Less than one percent of electoral candidates are of Indigenous origin, such as activists Paulina Villanueva and Ángela Sale, who were nominated for the congressional elections. The more well-known candidate Marciano Chevugui is running with the call for an “indigenous development agenda” to be included in the national agenda.

The National Farmers’ Union (Federación Nacional Campesina, FNC), together with indigenous organizations, has organized several protests against the current government in recent weeks, including the “XXIX Marcha Campesina, Indígena y Popular”. The rural population is thus speaking out against their historical neglect.

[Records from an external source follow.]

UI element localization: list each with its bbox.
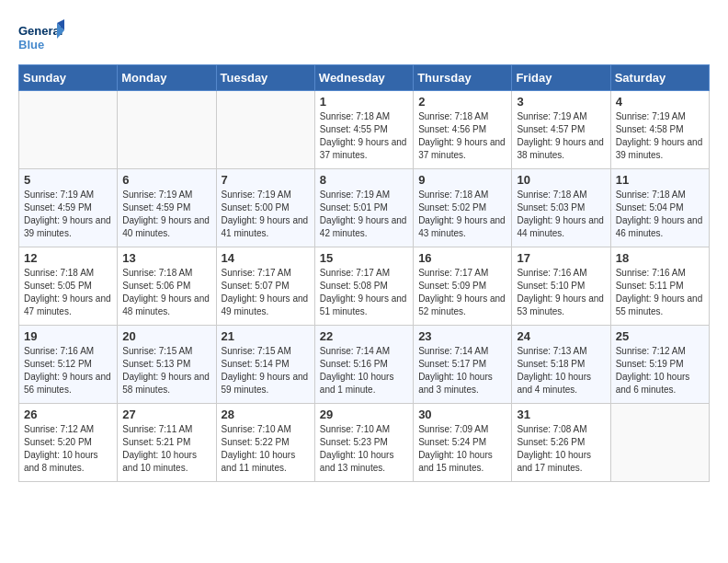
calendar-cell: 26Sunrise: 7:12 AM Sunset: 5:20 PM Dayli… xyxy=(19,404,118,482)
calendar-cell: 13Sunrise: 7:18 AM Sunset: 5:06 PM Dayli… xyxy=(118,247,216,326)
day-info: Sunrise: 7:09 AM Sunset: 5:24 PM Dayligh… xyxy=(418,423,506,475)
day-number: 19 xyxy=(24,329,112,343)
day-info: Sunrise: 7:19 AM Sunset: 5:01 PM Dayligh… xyxy=(320,189,408,240)
day-number: 22 xyxy=(320,329,408,343)
day-info: Sunrise: 7:10 AM Sunset: 5:23 PM Dayligh… xyxy=(320,423,408,475)
day-info: Sunrise: 7:17 AM Sunset: 5:07 PM Dayligh… xyxy=(222,267,310,318)
day-info: Sunrise: 7:19 AM Sunset: 4:58 PM Dayligh… xyxy=(616,110,704,162)
weekday-header-tuesday: Tuesday xyxy=(216,65,314,91)
day-info: Sunrise: 7:12 AM Sunset: 5:19 PM Dayligh… xyxy=(616,345,704,396)
day-number: 7 xyxy=(222,173,310,187)
day-number: 11 xyxy=(616,173,704,187)
day-number: 16 xyxy=(418,251,506,265)
day-info: Sunrise: 7:14 AM Sunset: 5:16 PM Dayligh… xyxy=(320,345,408,396)
calendar-cell: 5Sunrise: 7:19 AM Sunset: 4:59 PM Daylig… xyxy=(19,169,118,247)
calendar-table: SundayMondayTuesdayWednesdayThursdayFrid… xyxy=(18,64,710,482)
calendar-cell: 21Sunrise: 7:15 AM Sunset: 5:14 PM Dayli… xyxy=(216,326,314,404)
week-row-0: 1Sunrise: 7:18 AM Sunset: 4:55 PM Daylig… xyxy=(19,91,710,169)
day-info: Sunrise: 7:18 AM Sunset: 5:06 PM Dayligh… xyxy=(122,267,210,318)
day-number: 5 xyxy=(24,173,112,187)
day-info: Sunrise: 7:14 AM Sunset: 5:17 PM Dayligh… xyxy=(418,345,506,396)
calendar-cell: 2Sunrise: 7:18 AM Sunset: 4:56 PM Daylig… xyxy=(414,91,512,169)
header: GeneralBlue xyxy=(18,18,710,55)
calendar-cell: 10Sunrise: 7:18 AM Sunset: 5:03 PM Dayli… xyxy=(512,169,610,247)
day-number: 6 xyxy=(122,173,210,187)
calendar-cell: 1Sunrise: 7:18 AM Sunset: 4:55 PM Daylig… xyxy=(314,91,413,169)
day-number: 25 xyxy=(616,329,704,343)
day-number: 20 xyxy=(122,329,210,343)
day-info: Sunrise: 7:19 AM Sunset: 4:59 PM Dayligh… xyxy=(122,189,210,240)
day-info: Sunrise: 7:15 AM Sunset: 5:14 PM Dayligh… xyxy=(222,345,310,396)
day-number: 23 xyxy=(418,329,506,343)
calendar-cell: 22Sunrise: 7:14 AM Sunset: 5:16 PM Dayli… xyxy=(314,326,413,404)
day-number: 31 xyxy=(517,408,605,421)
calendar-cell: 17Sunrise: 7:16 AM Sunset: 5:10 PM Dayli… xyxy=(512,247,610,326)
calendar-cell: 16Sunrise: 7:17 AM Sunset: 5:09 PM Dayli… xyxy=(414,247,512,326)
day-info: Sunrise: 7:16 AM Sunset: 5:11 PM Dayligh… xyxy=(616,267,704,318)
day-number: 10 xyxy=(517,173,605,187)
logo: GeneralBlue xyxy=(18,18,64,55)
day-info: Sunrise: 7:17 AM Sunset: 5:09 PM Dayligh… xyxy=(418,267,506,318)
week-row-4: 26Sunrise: 7:12 AM Sunset: 5:20 PM Dayli… xyxy=(19,404,710,482)
calendar-cell: 18Sunrise: 7:16 AM Sunset: 5:11 PM Dayli… xyxy=(610,247,709,326)
calendar-cell: 28Sunrise: 7:10 AM Sunset: 5:22 PM Dayli… xyxy=(216,404,314,482)
calendar-cell: 19Sunrise: 7:16 AM Sunset: 5:12 PM Dayli… xyxy=(19,326,118,404)
day-info: Sunrise: 7:15 AM Sunset: 5:13 PM Dayligh… xyxy=(122,345,210,396)
calendar-cell xyxy=(610,404,709,482)
weekday-header-wednesday: Wednesday xyxy=(314,65,413,91)
day-info: Sunrise: 7:17 AM Sunset: 5:08 PM Dayligh… xyxy=(320,267,408,318)
calendar-cell: 30Sunrise: 7:09 AM Sunset: 5:24 PM Dayli… xyxy=(414,404,512,482)
day-info: Sunrise: 7:11 AM Sunset: 5:21 PM Dayligh… xyxy=(122,423,210,475)
day-info: Sunrise: 7:13 AM Sunset: 5:18 PM Dayligh… xyxy=(517,345,605,396)
calendar-cell: 25Sunrise: 7:12 AM Sunset: 5:19 PM Dayli… xyxy=(610,326,709,404)
day-number: 17 xyxy=(517,251,605,265)
day-info: Sunrise: 7:16 AM Sunset: 5:10 PM Dayligh… xyxy=(517,267,605,318)
day-info: Sunrise: 7:19 AM Sunset: 4:57 PM Dayligh… xyxy=(517,110,605,162)
calendar-cell: 4Sunrise: 7:19 AM Sunset: 4:58 PM Daylig… xyxy=(610,91,709,169)
calendar-cell: 3Sunrise: 7:19 AM Sunset: 4:57 PM Daylig… xyxy=(512,91,610,169)
calendar-cell xyxy=(19,91,118,169)
day-number: 24 xyxy=(517,329,605,343)
day-number: 26 xyxy=(24,408,112,421)
day-info: Sunrise: 7:18 AM Sunset: 4:55 PM Dayligh… xyxy=(320,110,408,162)
week-row-3: 19Sunrise: 7:16 AM Sunset: 5:12 PM Dayli… xyxy=(19,326,710,404)
day-info: Sunrise: 7:18 AM Sunset: 4:56 PM Dayligh… xyxy=(418,110,506,162)
day-number: 9 xyxy=(418,173,506,187)
weekday-header-thursday: Thursday xyxy=(414,65,512,91)
calendar-cell xyxy=(216,91,314,169)
calendar-cell: 29Sunrise: 7:10 AM Sunset: 5:23 PM Dayli… xyxy=(314,404,413,482)
calendar-cell: 20Sunrise: 7:15 AM Sunset: 5:13 PM Dayli… xyxy=(118,326,216,404)
day-info: Sunrise: 7:18 AM Sunset: 5:05 PM Dayligh… xyxy=(24,267,112,318)
calendar-cell: 23Sunrise: 7:14 AM Sunset: 5:17 PM Dayli… xyxy=(414,326,512,404)
day-number: 27 xyxy=(122,408,210,421)
day-number: 28 xyxy=(222,408,310,421)
weekday-header-friday: Friday xyxy=(512,65,610,91)
day-number: 13 xyxy=(122,251,210,265)
week-row-1: 5Sunrise: 7:19 AM Sunset: 4:59 PM Daylig… xyxy=(19,169,710,247)
day-number: 3 xyxy=(517,95,605,109)
weekday-header-saturday: Saturday xyxy=(610,65,709,91)
calendar-cell: 11Sunrise: 7:18 AM Sunset: 5:04 PM Dayli… xyxy=(610,169,709,247)
day-number: 1 xyxy=(320,95,408,109)
week-row-2: 12Sunrise: 7:18 AM Sunset: 5:05 PM Dayli… xyxy=(19,247,710,326)
calendar-cell: 24Sunrise: 7:13 AM Sunset: 5:18 PM Dayli… xyxy=(512,326,610,404)
day-info: Sunrise: 7:12 AM Sunset: 5:20 PM Dayligh… xyxy=(24,423,112,475)
weekday-header-monday: Monday xyxy=(118,65,216,91)
day-info: Sunrise: 7:19 AM Sunset: 5:00 PM Dayligh… xyxy=(222,189,310,240)
calendar-cell: 6Sunrise: 7:19 AM Sunset: 4:59 PM Daylig… xyxy=(118,169,216,247)
day-number: 21 xyxy=(222,329,310,343)
day-info: Sunrise: 7:16 AM Sunset: 5:12 PM Dayligh… xyxy=(24,345,112,396)
day-number: 30 xyxy=(418,408,506,421)
svg-text:Blue: Blue xyxy=(18,38,44,52)
day-number: 8 xyxy=(320,173,408,187)
day-info: Sunrise: 7:18 AM Sunset: 5:03 PM Dayligh… xyxy=(517,189,605,240)
svg-text:General: General xyxy=(18,24,63,38)
day-info: Sunrise: 7:08 AM Sunset: 5:26 PM Dayligh… xyxy=(517,423,605,475)
day-number: 2 xyxy=(418,95,506,109)
calendar-cell: 14Sunrise: 7:17 AM Sunset: 5:07 PM Dayli… xyxy=(216,247,314,326)
logo-svg: GeneralBlue xyxy=(18,18,64,55)
day-number: 15 xyxy=(320,251,408,265)
day-info: Sunrise: 7:18 AM Sunset: 5:04 PM Dayligh… xyxy=(616,189,704,240)
day-number: 18 xyxy=(616,251,704,265)
weekday-header-row: SundayMondayTuesdayWednesdayThursdayFrid… xyxy=(19,65,710,91)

At the closing event in Asunción, FNC Secretary General Teodolina Villalba addressed the two biggest problems facing indigenous and rural people: the “complete absence of the state” to meet the needs of these parts of the population and the lack of educational opportunities in rural areas. Despite this plight, most parties’ election manifestos ignore the 19 indigenous communities and farmers and their struggle for access to land. 85 percent of the lands are in the hands of only 2 percent of the population.

On behalf of the Farmers Union shouted Villalba zur Wahl des Kandidat: innenduos der “Concertación Nacional” Efraín Alegre – Soledad Núñez auf.

At the end of March, the FNC had reached an agreement with Alegre and Núñez based on a proposal for a state policy to strengthen peasant and indigenous family agriculture presented by the association and publicly presented.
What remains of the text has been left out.